Once your ovaries have produced enough mature eggs, your doctor removes the eggs from your body (this is called egg retrieval). Egg retrieval is a minor surgical procedure that’s done at your doctor’s office or at a fertility clinic.
You’ll get medicine to help you be relaxed and comfortable during the procedure. Using an ultrasound to see inside your body, the doctor puts a thin, hollow tube through your vagina and into the ovary and follicles that hold your eggs. The needle is connected to a suction device that gently pulls the eggs out of each follicle.
In a lab, your eggs are mixed with sperm cells from your partner or a donor — this is called insemination. The eggs and sperm are stored together in a special container, and fertilization happens. For sperm that have lower motility (don’t swim as well), they may be injected directly into the eggs to promote fertilization. As the cells in the fertilized eggs divide and become embryos, people who work at the lab monitor the progress.
About 3-5 days after the egg retrieval, 1 or more embryos are put into your uterus (this is called embryo transfer). The doctor slides a thin tube through your cervix into your uterus, and inserts the embryo directly into your uterus through the tube.
Pregnancy happens if any of the embryos attach to the lining of your uterus. Embryo transfer is done at your doctor’s office or at a fertility clinic, and it’s usually not painful.
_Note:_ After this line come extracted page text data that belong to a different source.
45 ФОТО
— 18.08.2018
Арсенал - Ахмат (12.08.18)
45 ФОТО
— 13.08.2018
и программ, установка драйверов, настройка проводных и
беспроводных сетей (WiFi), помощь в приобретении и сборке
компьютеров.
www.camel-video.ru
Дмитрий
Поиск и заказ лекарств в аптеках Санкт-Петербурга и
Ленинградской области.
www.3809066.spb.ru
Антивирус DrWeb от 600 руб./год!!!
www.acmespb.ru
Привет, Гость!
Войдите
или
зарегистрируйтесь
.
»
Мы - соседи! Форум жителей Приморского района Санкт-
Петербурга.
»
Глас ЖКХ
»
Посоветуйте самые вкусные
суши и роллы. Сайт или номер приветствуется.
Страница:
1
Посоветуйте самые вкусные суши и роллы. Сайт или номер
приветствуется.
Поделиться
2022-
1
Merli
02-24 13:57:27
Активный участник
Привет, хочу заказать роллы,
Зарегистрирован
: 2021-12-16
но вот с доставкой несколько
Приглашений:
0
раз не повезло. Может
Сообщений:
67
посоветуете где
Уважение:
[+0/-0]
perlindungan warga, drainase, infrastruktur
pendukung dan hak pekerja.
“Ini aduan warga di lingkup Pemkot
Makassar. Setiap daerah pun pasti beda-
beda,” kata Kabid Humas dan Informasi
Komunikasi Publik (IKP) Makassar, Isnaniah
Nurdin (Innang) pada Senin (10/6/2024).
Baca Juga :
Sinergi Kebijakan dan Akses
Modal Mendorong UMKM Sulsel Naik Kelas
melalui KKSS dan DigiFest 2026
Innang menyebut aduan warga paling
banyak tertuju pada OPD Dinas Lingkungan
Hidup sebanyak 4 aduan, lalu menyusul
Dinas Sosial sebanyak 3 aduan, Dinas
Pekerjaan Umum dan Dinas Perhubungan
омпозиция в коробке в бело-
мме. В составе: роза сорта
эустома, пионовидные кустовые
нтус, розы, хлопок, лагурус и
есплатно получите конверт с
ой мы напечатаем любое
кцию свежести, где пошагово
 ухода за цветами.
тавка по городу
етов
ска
Plan on resting for the rest of the day after your embryo transfer. You can go back to your normal activities the next day. You may also take pills or get daily shots of a hormone called progesterone for the first 8-10 weeks after the embryo transfer. The hormones make it easier for the embryo to survive in your uterus.
What are the side effects of IVF?
Like all medications and medical procedures, IVF has some risks and possible side effects. These include:
bloating, cramping, breast tenderness, mood swings, headaches, bruising from shots, allergic reaction to medicines, bleeding, infection
Your doctor can talk with you about any questions or concerns you have about IVF risks and side effects.
IVF can also be difficult emotionally, both for the person having the procedures and for their partner and/or family. Many people doing IVF treatments struggle with depression and anxiety throughout the process.
Talking with people who’ve been through fertility struggles and IVF can be really helpful if you’re feeling overwhelmed or discouraged. Online and in-person communities are also good places to meet people who understand what you’re going through and can offer advice and support. Counselors and therapists can also be sources of comfort.
How much does IVF cost?
IVF tends to be pretty expensive. A few states have laws that say health insurance companies must cover some or all of the costs of infertility treatment if you meet certain requirements. But many insurance plans don’t offer any fertility treatment coverage at all.
You can find more information about insurance coverage of IVF and other fertility treatments at The National Infertility Association.
The fees for 1 cycle of IVF include medicines, procedures, anesthesia, ultrasounds, blood tests, lab work, and embryo storage. The exact cost of a single IVF cycle varies, but it can be up to $15,000 or more.